Friday 8 April 2005

Statuary Friday #3

Ok, here's my project: or perhaps it's a meme: though I doubt anything qualifies as a meme if only one person is onto it. Well, anyway, every Friday I do a different piece of sculpture selected from the vast numbers littered around lovely Melbourne. My only criteria are: it must be outdoors, it must be more or less permanent, and it must be in a publically accessible location. (Suggestions, especially for sculpture in the 'burbs, are very welcome.)

#3 Fairfield Industrial Dog Object (FIDO)

next to Fairfield Station: corner of Station and Wingrove Sts, Fairfield





FIDO is six metres high. It's made of recycled hardwood, steel, and electronics (its eyes light up at night, and the ears and tail are meant to move & its meant to talk, but I think these features might be broken...) It is a collaboration by Jacki Staude, Ian Sinclair, Alistair Knox, and David Davies. The plaque beside it says: it was "Acquired by the City of Darebin as part of their Art in Public Places Program", "unveiled on 1 April 2000, by Cr. Tim Singh Laurence, Mayor", and thanks "the people of Fairfield who participated in Community Consultations", and also "Cr. Marlene Kairouz, Ward Councillor." Phew, what a mouthful.

As the plaque implies, FIDO is an example of municipal public art installed in the era of rebuilding following the forced local government amalgamations of the mid 1990s. What the plaque doesn't say is that the scuplture cost $50,000 - which is not very much to pay for the quantity of media coverage the City of Darebin received at the time.

If the news hounds (sorry) were hoping to stir up a controversy along Vault lines, they missed out. FIDO could have been deliberately designed to stop anything like that from happening. It's a giant wooden dog. Man's Best Friend! Dogs are friendly, familiar, domestic, unthreatening. Even though this one is so enormous it's far from scary: people walk under it to get to the platform, instead of going around. (The warmth and humbleness of the material helps, as does the lovely clearness and simplicity of the outline.) It stands in that wistfully earnest doggy way that you see them doing as they wait on the footpath outside the fish and chip shop. Dogs are funny and relaxed and totally Aussie. It looks a bit like the poo-shooting dog on Mambo t-shirts, and it has that overgrown ridiculous air, like the big wooden rabbit in Monty Python's Holy Grail movie.

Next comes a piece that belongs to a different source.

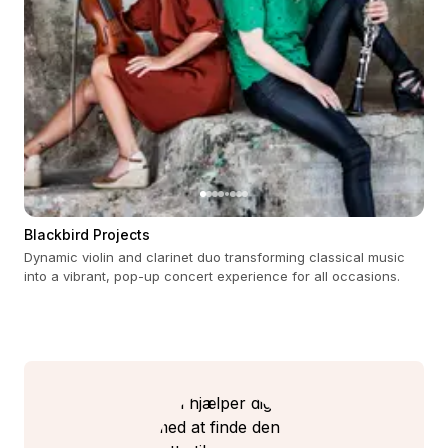
Blackbird Projects
Dynamic violin and clarinet duo transforming classical music
into a vibrant, pop-up concert experience for all occasions.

As with the Trojan rabbit, there may or may not be something ominous hidden inside FIDO's belly. Fairfield is radically different than it was twenty and even five years ago: it's been gentrified to the max. Clearly, what the City of Darebin wants this sculpture to say to passers-by is that Fairfield is a place where you can have both an edgy, arty public culture, and a backyard bigger than a postage stamp - it's not accidental that the dog faces away from Fitzroy and Carlton, and toward the outer northern suburbs. Maybe that's where the workers and emigrants went when the yuppies moved in? Everyone will have her or his own opinion about whether Fairfield & similar suburbs - Elsternwick, Yarraville - are better now than they used to be (I refer you to the Comment box.) And I think the same is true of this sculpture: everyone will have a different way of working out whether it's real art or propagandist kitsch.

3 comments:

Anonymous said...

There was idle chatter during the early dazes (ie: public consultations/discussion) that Fidos tail would wag when trains departed from Fairfield station.

Pah! A wasted opportunity for integrated sustainable transport! (if you were running late, and had clear sightlines along Station Street)

Amazed no one from N-E suburbs (ie: further out) from Fairfield have tried to burn down the canine yet.

Anonymous said...

I love spotting FIDO on the train into the city. It was actually one of the main reasons I insisted that my beau and I househunt around fairfield before we settled on our current house.

But what I really want from FIDO, is a booming version of Ivan, housed outside Sydney's QVB - where the bronze statue of Queenie's faithful dog is given "the power of speech"... through John Laws! It's a triumph in unintentional kitsch, and I always visit Ivan on a visit back to Sin City.

lucy tartan said...

my main beef with fido is that he's not a cat. Whither the giant wooden cat??